わたしが始まる(短編小説)
『何者かになる人生と何者にもなれない人生、どっちがいい?』
「……え?」
ふいに、誰かの声が聞こえた気がした。
「んー?」
気のせいかな? と思って周りを見渡してみるけど、わたしの周りに人はいない。
じゃあ、どこから声がしたんだろう? 不思議に思って、首を傾げていると――。
『……なにになりたい?』
また、声が聞こえてきた。今度はさっきよりもはっきりと。
でもやっぱり周りには誰もいないし、人の気配もない。
(う~ん? )
空耳、だったのかなぁ? よくわかんないや……。
だけどなんだか妙にその言葉が頭から離れず、しばらく考え込んでしまう。……そういえばわたしは今までの人生、なりたいものなんて考えたことなかったかも。だって、わたしがなれるわけがないって、みんな言うから。
だから、わたしもなんとなく諦めて、言われるままに生きてきちゃったんだけど……。
(もしなれたとしたら……)
それはそれでちょっと面白いかもしれない。うん、そうだね! せっかくだし、なってみようかな!? わたしは心の中で決心すると、大きく息を吸って吐いた。そして目を閉じながら両手を広げて―――。
「わたしは、わたしになる!」
高らかに宣言すると同時に、全身に強い光が駆け巡る感覚があった。
眩しくて思わず閉じた瞼の裏まで白く染まっていくような強い光に、体が包まれていくのを感じる。…………どれくらい時間が経っただろう? 数秒だったのか数分なのか数時間だったのか、時間の経過もよくわからないまま不思議な浮遊感に包まれていたわたしは、やがてゆっくりと目を開ける。
目の前にあったのは、さっきまでの景色とはまるで違う場所だった。……ここは、どこ? 見渡す限りどこまでも広がる真っ白な空間の中、わたしは一人ポツンと立っていた。
足元を見てみると床らしきものはあるみたいだけれど、どこまで続いているのかわからないほど白い地面が続いているだけで、ほかには、なにも見当たらない。……あれれ? わたしはどうなったの?

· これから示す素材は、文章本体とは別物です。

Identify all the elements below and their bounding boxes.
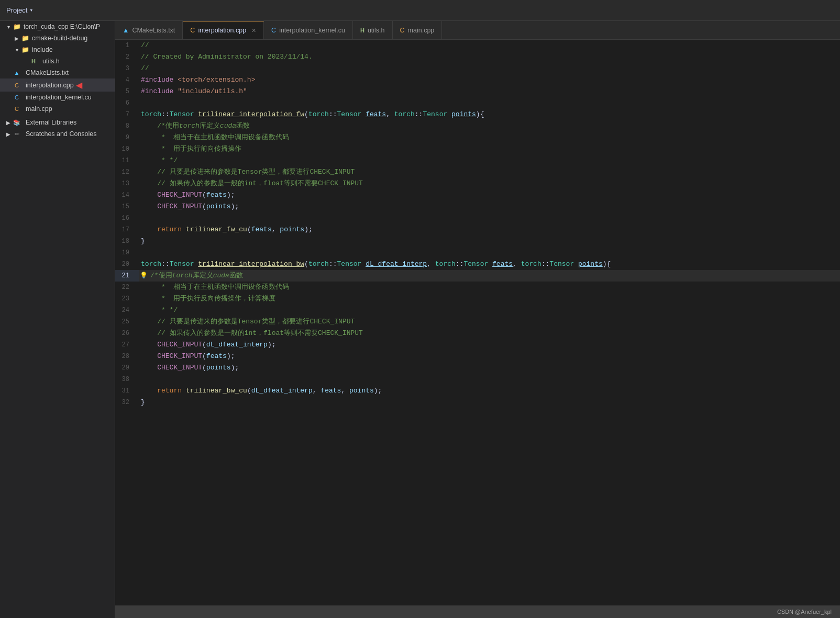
interp-cpp-tab-label: interpolation.cpp: [198, 27, 246, 34]
utils-h-tab-icon: H: [360, 27, 364, 33]
line-num-12: 12: [115, 166, 139, 178]
line-num-10: 10: [115, 143, 139, 155]
code-line-20: 20 torch::Tensor trilinear_interpolation…: [115, 259, 840, 270]
scratches-label: Scratches and Consoles: [26, 130, 97, 138]
code-line-7: 7 torch::Tensor trilinear_interpolation_…: [115, 109, 840, 120]
code-line-13: 13 // 如果传入的参数是一般的int，float等则不需要CHECK_INP…: [115, 178, 840, 189]
line-num-1: 1: [115, 40, 139, 51]
line-content-14: CHECK_INPUT(feats);: [139, 189, 840, 201]
tab-interpolation-cpp[interactable]: C interpolation.cpp ✕: [183, 21, 264, 39]
sidebar: ▾ 📁 torch_cuda_cpp E:\CLion\P ▶ 📁 cmake-…: [0, 21, 115, 618]
interp-cpp-icon: C: [13, 81, 21, 89]
code-line-17: 17 return trilinear_fw_cu(feats, points)…: [115, 224, 840, 235]
code-line-12: 12 // 只要是传进来的参数是Tensor类型，都要进行CHECK_INPUT: [115, 166, 840, 178]
line-content-15: CHECK_INPUT(points);: [139, 201, 840, 212]
line-content-24: * */: [139, 305, 840, 316]
line-num-15: 15: [115, 201, 139, 212]
code-line-1: 1 //: [115, 40, 840, 51]
sidebar-item-cmakelists[interactable]: ▲ CMakeLists.txt: [0, 67, 115, 78]
cmake-build-label: cmake-build-debug: [32, 35, 87, 42]
code-line-29: 29 CHECK_INPUT(points);: [115, 362, 840, 374]
sidebar-item-interpolation-cpp[interactable]: C interpolation.cpp ◀: [0, 78, 115, 92]
line-num-21: 21: [115, 270, 139, 282]
project-title[interactable]: Project: [6, 6, 27, 14]
root-folder-icon: 📁: [13, 23, 21, 31]
tab-cmakelists[interactable]: ▲ CMakeLists.txt: [115, 21, 183, 39]
sidebar-item-external-libs[interactable]: ▶ 📚 External Libraries: [0, 117, 115, 128]
interp-cpp-label: interpolation.cpp: [26, 82, 74, 89]
root-label: torch_cuda_cpp E:\CLion\P: [24, 23, 100, 30]
content-area: ▲ CMakeLists.txt C interpolation.cpp ✕ C…: [115, 21, 840, 618]
utils-h-icon: H: [29, 57, 38, 65]
main-cpp-tab-label: main.cpp: [408, 27, 435, 34]
interp-cu-tab-label: interpolation_kernel.cu: [279, 27, 345, 34]
line-num-31: 31: [115, 385, 139, 397]
sidebar-root[interactable]: ▾ 📁 torch_cuda_cpp E:\CLion\P: [0, 21, 115, 32]
code-line-18: 18 }: [115, 235, 840, 247]
include-label: include: [32, 46, 53, 53]
line-content-23: * 用于执行反向传播操作，计算梯度: [139, 293, 840, 305]
code-line-26: 26 // 如果传入的参数是一般的int，float等则不需要CHECK_INP…: [115, 328, 840, 339]
line-content-1: //: [139, 40, 840, 51]
code-line-2: 2 // Created by Administrator on 2023/11…: [115, 51, 840, 63]
line-num-23: 23: [115, 293, 139, 305]
sidebar-item-utils-h[interactable]: H utils.h: [0, 55, 115, 67]
sidebar-item-main-cpp[interactable]: C main.cpp: [0, 103, 115, 115]
interp-cpp-tab-icon: C: [190, 27, 195, 34]
line-content-17: return trilinear_fw_cu(feats, points);: [139, 224, 840, 235]
line-num-4: 4: [115, 74, 139, 86]
line-num-19: 19: [115, 247, 139, 259]
utils-h-tab-label: utils.h: [368, 27, 385, 34]
main-cpp-tab-icon: C: [400, 27, 405, 34]
line-num-20: 20: [115, 259, 139, 270]
code-line-3: 3 //: [115, 63, 840, 74]
include-expand-icon: ▾: [13, 46, 21, 54]
code-line-6: 6: [115, 97, 840, 109]
line-num-13: 13: [115, 178, 139, 189]
red-arrow-icon: ◀: [76, 80, 82, 90]
line-content-21: /*使用torch库定义cuda函数: [148, 270, 840, 282]
line-num-11: 11: [115, 155, 139, 166]
include-folder-icon: 📁: [21, 46, 29, 54]
line-content-2: // Created by Administrator on 2023/11/1…: [139, 51, 840, 63]
line-num-28: 28: [115, 351, 139, 362]
line-content-4: #include <torch/extension.h>: [139, 74, 840, 86]
code-line-11: 11 * */: [115, 155, 840, 166]
line-content-10: * 用于执行前向传播操作: [139, 143, 840, 155]
ext-libs-icon: 📚: [13, 118, 21, 127]
root-expand-icon: ▾: [4, 23, 13, 31]
code-line-19: 19: [115, 247, 840, 259]
line-content-9: * 相当于在主机函数中调用设备函数代码: [139, 132, 840, 143]
line-num-7: 7: [115, 109, 139, 120]
project-chevron[interactable]: ▾: [29, 7, 33, 14]
main-cpp-label: main.cpp: [26, 105, 52, 113]
tab-interpolation-kernel[interactable]: C interpolation_kernel.cu: [264, 21, 353, 39]
code-editor[interactable]: 1 // 2 // Created by Administrator on 20…: [115, 40, 840, 605]
code-line-15: 15 CHECK_INPUT(points);: [115, 201, 840, 212]
tab-utils-h[interactable]: H utils.h: [353, 21, 393, 39]
line-content-12: // 只要是传进来的参数是Tensor类型，都要进行CHECK_INPUT: [139, 166, 840, 178]
interp-cu-label: interpolation_kernel.cu: [26, 94, 92, 101]
code-line-27: 27 CHECK_INPUT(dL_dfeat_interp);: [115, 339, 840, 351]
code-line-25: 25 // 只要是传进来的参数是Tensor类型，都要进行CHECK_INPUT: [115, 316, 840, 328]
line-num-32: 32: [115, 397, 139, 408]
tab-main-cpp[interactable]: C main.cpp: [393, 21, 443, 39]
sidebar-item-interpolation-kernel[interactable]: C interpolation_kernel.cu: [0, 92, 115, 103]
sidebar-item-cmake-build-debug[interactable]: ▶ 📁 cmake-build-debug: [0, 32, 115, 44]
line-num-22: 22: [115, 282, 139, 293]
cmakelists-label: CMakeLists.txt: [26, 69, 69, 76]
line-num-3: 3: [115, 63, 139, 74]
line-content-7: torch::Tensor trilinear_interpolation_fw…: [139, 109, 840, 120]
utils-h-label: utils.h: [42, 58, 60, 65]
line-content-26: // 如果传入的参数是一般的int，float等则不需要CHECK_INPUT: [139, 328, 840, 339]
line-num-18: 18: [115, 235, 139, 247]
code-line-8: 8 /*使用torch库定义cuda函数: [115, 120, 840, 132]
sidebar-item-include[interactable]: ▾ 📁 include: [0, 44, 115, 55]
ext-libs-expand-icon: ▶: [4, 118, 13, 127]
interp-cpp-tab-close[interactable]: ✕: [251, 27, 256, 34]
cmake-tab-icon: ▲: [123, 27, 129, 34]
sidebar-item-scratches[interactable]: ▶ ✏ Scratches and Consoles: [0, 128, 115, 140]
line-num-24: 24: [115, 305, 139, 316]
line-num-5: 5: [115, 86, 139, 97]
line-content-25: // 只要是传进来的参数是Tensor类型，都要进行CHECK_INPUT: [139, 316, 840, 328]
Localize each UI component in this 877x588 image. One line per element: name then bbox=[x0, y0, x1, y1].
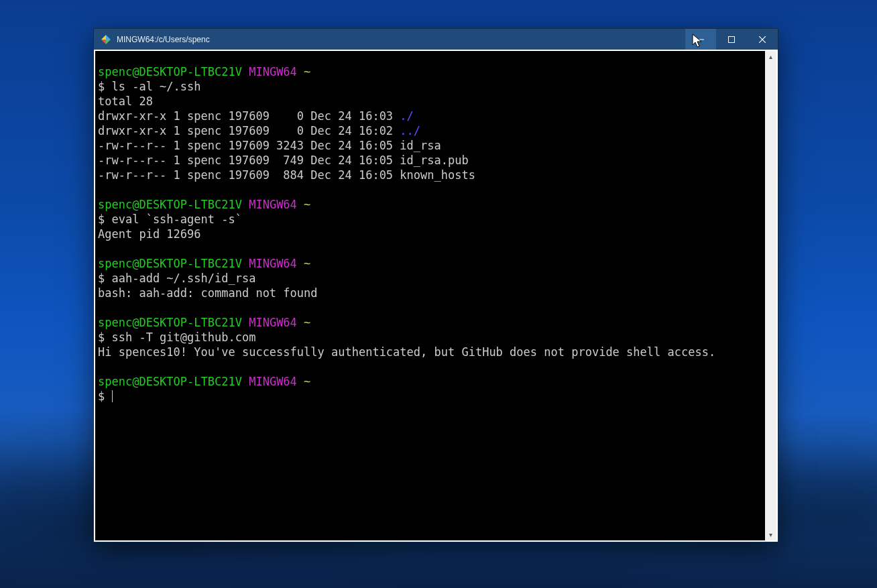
close-button[interactable] bbox=[747, 29, 778, 50]
minimize-button[interactable] bbox=[685, 29, 716, 50]
window-title: MINGW64:/c/Users/spenc bbox=[117, 35, 685, 44]
scrollbar[interactable]: ▴ ▾ bbox=[765, 51, 776, 540]
svg-marker-2 bbox=[101, 35, 106, 40]
app-icon bbox=[101, 34, 111, 45]
terminal-window: MINGW64:/c/Users/spenc spenc@DESKTOP-LTB… bbox=[93, 28, 778, 542]
maximize-button[interactable] bbox=[716, 29, 747, 50]
titlebar[interactable]: MINGW64:/c/Users/spenc bbox=[94, 29, 778, 50]
scroll-down-button[interactable]: ▾ bbox=[765, 529, 776, 540]
svg-marker-4 bbox=[106, 40, 111, 44]
terminal-wrap: spenc@DESKTOP-LTBC21V MINGW64 ~ $ ls -al… bbox=[95, 51, 776, 540]
svg-marker-3 bbox=[101, 40, 106, 44]
scroll-up-button[interactable]: ▴ bbox=[765, 51, 776, 62]
svg-rect-5 bbox=[697, 39, 704, 40]
window-client-area: spenc@DESKTOP-LTBC21V MINGW64 ~ $ ls -al… bbox=[94, 50, 778, 542]
svg-rect-6 bbox=[729, 36, 735, 42]
svg-marker-1 bbox=[106, 35, 111, 40]
terminal[interactable]: spenc@DESKTOP-LTBC21V MINGW64 ~ $ ls -al… bbox=[95, 51, 765, 540]
window-controls bbox=[685, 29, 778, 50]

辺りを見回しても見える範囲には、なにもないし、本当にここがどこかもわからない。……えっとぉ~。困ったぞ? ……と、とりあえず歩き回ってみるしかないよね! ここにいても仕方ないし、まずはこの空間を調べないと始まらないもんね! そう思って一歩踏み出した瞬間――。ピリッ! 静電気のような刺激が足裏に走り、反射的に足を戻してしまう。
(いったぁ~い!! ……もう、なんなのよぅ)
わたしは涙目になりながらも再び前へと進み出す。ピリッという刺激とともにまた足を止めてしまうけど、またすぐに前に進んでみてを繰り返す。そんなことを何度も繰り返しながら歩いているうちにだんだんコツを掴み始めたわたしは、なんとか普通に歩けるようになってきた。
それからしばらく歩いてみたけれど、特に、なにも起こらない。……これってもしかして、ただ歩くだけじゃダメとか? ……だとしたら、ほかに、なにかすることあったりするのかなぁ? ……う~ん、全然思いつかないや。
こういう時は、いつも誰かに相談してたっけ……。そっか、相談すればよかったんだ……。でも今は誰もいないし、自分で考えるしかなさそうだなぁ。
う~ん……。
わたしは思考を加速させる。
――そうだ。
これは、わたしの中の世界なんだ。
この世界では、きっと、わたしは、ずっと、ひとりぼっちのままで、誰にも会うことはできない。
つまり、この世界から出るためには、扉を見つけなければいけない。
――扉……扉……どこ……どこ……?
本当は、わかっているはずなんだ。
扉の場所は、わたしがよくわかっているって。
「わたしの扉よ、開いて!」
扉が出現した。
その扉を開け、入っていく――本来の世界へ戻っていく。
そして、わたしは、わたしになれたのだ。
誰かにとっては、何者で、誰かにとっては、何者でもない存在……それが、わたしなんだ。
夢から目が覚めると、わたしは、わたしである日々を過ごしていくことで、この現実の世界を生きていく――たった、それだけの……わたしが始まる。